Almost everything that you need to prepare your predictive tool using NYC Open Data is written in our Spatial Regression Tutorials:
- How to Create Your First Fun Predictive Tool
- How to Load Open Data
- How to Geocode Addresses
- How to Prepare Your Training Dataset with Spatial Statistics
- How to Train and Select Your Predictive Model
- How to Create a Predictive Tool
- How to Prepare and Fit a Spatial Regression Model Using PySAL
- How to Create an Animated Heatmap from a Raster
Convenience Method for Loading Datasets Fixed
We fixed our suggested method for loading open data from Socrata-based open data portals like NYC Open Data. Specifically, there was an issue where index labels were duplicated because we forgot to specify ignore_index=False
when concatenating the buffered tables.
import pandas as pd
def load(
endpoint_url,
selected_columns=None,
buffer_size=1000,
search_term_by_column=None,
**kw,
):
buffer_url = (f'{endpoint_url}?$limit={buffer_size}')
if selected_columns:
select_string = ','.join(selected_columns)
buffer_url += f'&$select={select_string}'
for column, search_term in (search_term_by_column or {}).items():
buffer_url += f'&$where={column}+like+"%25{search_term}%25"'
print(buffer_url)
tables = []
if endpoint_url.endswith('.json'):
f = pd.read_json
else:
f = pd.read_csv
t = f(buffer_url, **kw)
while len(t):
print(len(tables) * buffer_size + len(t))
tables.append(t)
offset = buffer_size * len(tables)
t = f(buffer_url + f'&$offset={offset}', **kw)
return pd.concat(tables, ignore_index=True, sort=False)
Please use the latest method suggested in our Load NYC Open Data Walkthrough.
Tool to Help Prepare Your Training Dataset Using Tree Statistics Now Available
If your team has not yet created a training dataset, you can now use our shortcut tool! We have created a tool that will augment your dataset with basic tree statistics from the 2015 Street Tree Census.
What You Can Do For the Next Few Weeks
Your team is only nine days away from presenting at our second annual NYC Open Data Student Showcase!
- Friday, March 1, 2019 4pm - Dress Rehearsal to Test Your Slides and Results
- Sunday, March 3, 2019 2pm - NYC Open Data Student Showcase 2019
- Rehearse your presentation at least three times.

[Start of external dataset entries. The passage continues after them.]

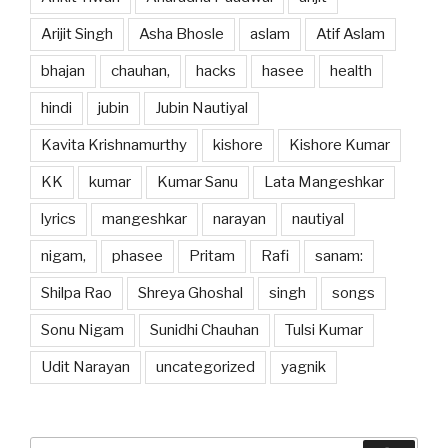
Arijit Singh
Asha Bhosle
aslam
Atif Aslam
bhajan
chauhan,
hacks
hasee
health
hindi
jubin
Jubin Nautiyal
Kavita Krishnamurthy
kishore
Kishore Kumar
KK
kumar
Kumar Sanu
Lata Mangeshkar
lyrics
mangeshkar
narayan
nautiyal
nigam,
phasee
Pritam
Rafi
sanam:
Shilpa Rao
Shreya Ghoshal
singh
songs
Sonu Nigam
Sunidhi Chauhan
Tulsi Kumar
Udit Narayan
uncategorized
yagnik
Search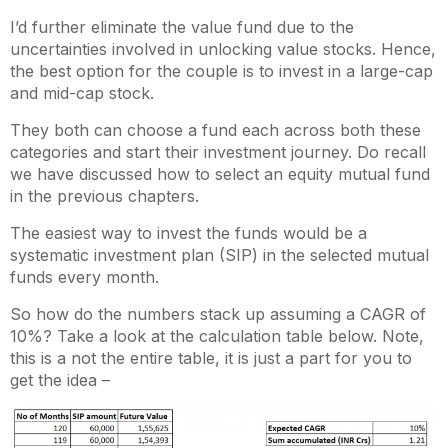
I’d further eliminate the value fund due to the
uncertainties involved in unlocking value stocks. Hence,
the best option for the couple is to invest in a large-cap
and mid-cap stock.
They both can choose a fund each across both these
categories and start their investment journey. Do recall
we have discussed how to select an equity mutual fund
in the previous chapters.
The easiest way to invest the funds would be a
systematic investment plan (SIP) in the selected mutual
funds every month.
So how do the numbers stack up assuming a CAGR of
10%? Take a look at the calculation table below. Note,
this is a not the entire table, it is just a part for you to
get the idea –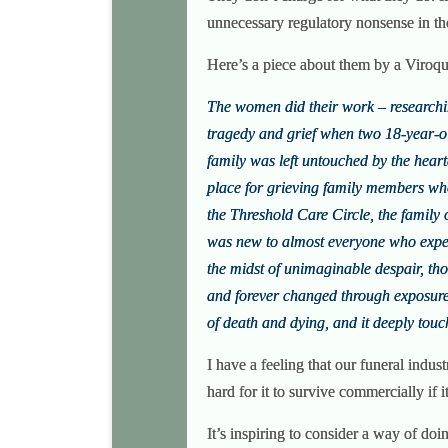
unnecessary regulatory nonsense in t
Here’s a piece about them by a Viroq
The women did their work – researchin
tragedy and grief when two 18-year-ol
family was left untouched by the heart
place for grieving family members who 
the Threshold Care Circle, the family 
was new to almost everyone who experi
the midst of unimaginable despair, th
and forever changed through exposure 
of death and dying, and it deeply touc
I have a feeling that our funeral indus
hard for it to survive commercially if i
It’s inspiring to consider a way of doi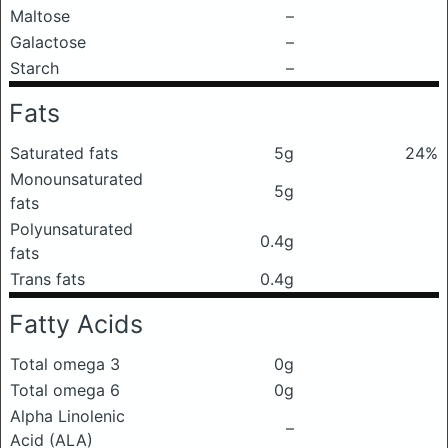
Maltose
–
Galactose
–
Starch
–
Fats
Saturated fats
5g
24%
Monounsaturated
5g
fats
Polyunsaturated
0.4g
fats
Trans fats
0.4g
Fatty Acids
Total omega 3
0g
Total omega 6
0g
Alpha Linolenic
–
Acid (ALA)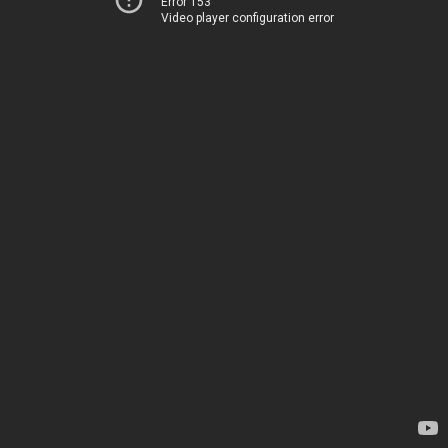
Error 153
Video player configuration error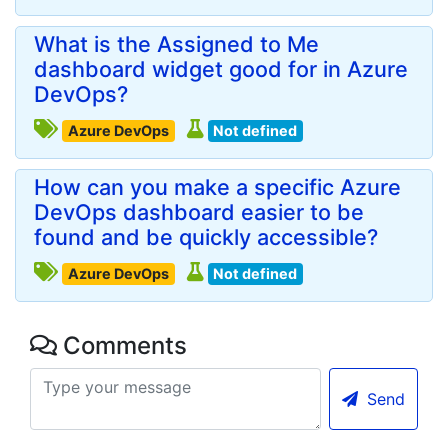
What is the Assigned to Me
dashboard widget good for in Azure
DevOps?
Azure DevOps
Not defined
How can you make a specific Azure
DevOps dashboard easier to be
found and be quickly accessible?
Azure DevOps
Not defined
Comments
Send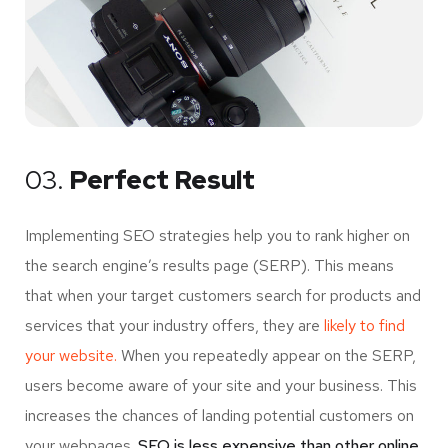
03.
Perfect Result
Implementing SEO strategies help you to rank higher on
the search engine’s results page (SERP). This means
that when your target customers search for products and
services that your industry offers, they are
likely to find
your website.
When you repeatedly appear on the SERP,
users become aware of your site and your business. This
increases the chances of landing potential customers on
your webpages.
SEO is less expensive than other online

Make sure everyone on your team gets a chance to speak!
- Draft slides on slides.com only AFTER you have rehearsed your presentation. If you are using Google Slides, make sure to make your slides available to the public.
- Link your sides next to your team name on this spreadsheet.
- Add visualizations using matplotlib or seaborn. If you are using seaborn, remember to install the seaborn package using the following commands described in this post.
import subprocess
assert subprocess.call('pip install seaborn'.split()) == 0
- Link to your pre-generated results in this spreadsheet. Don’t forget to take a screenshot or record a screencast of your result and include it in your slides. You do not want to have technical difficulties nor do you not want to wait anxiously for your demo to run in front of a live audience.
You are welcome to ask last-minute questions on this forum. Good luck!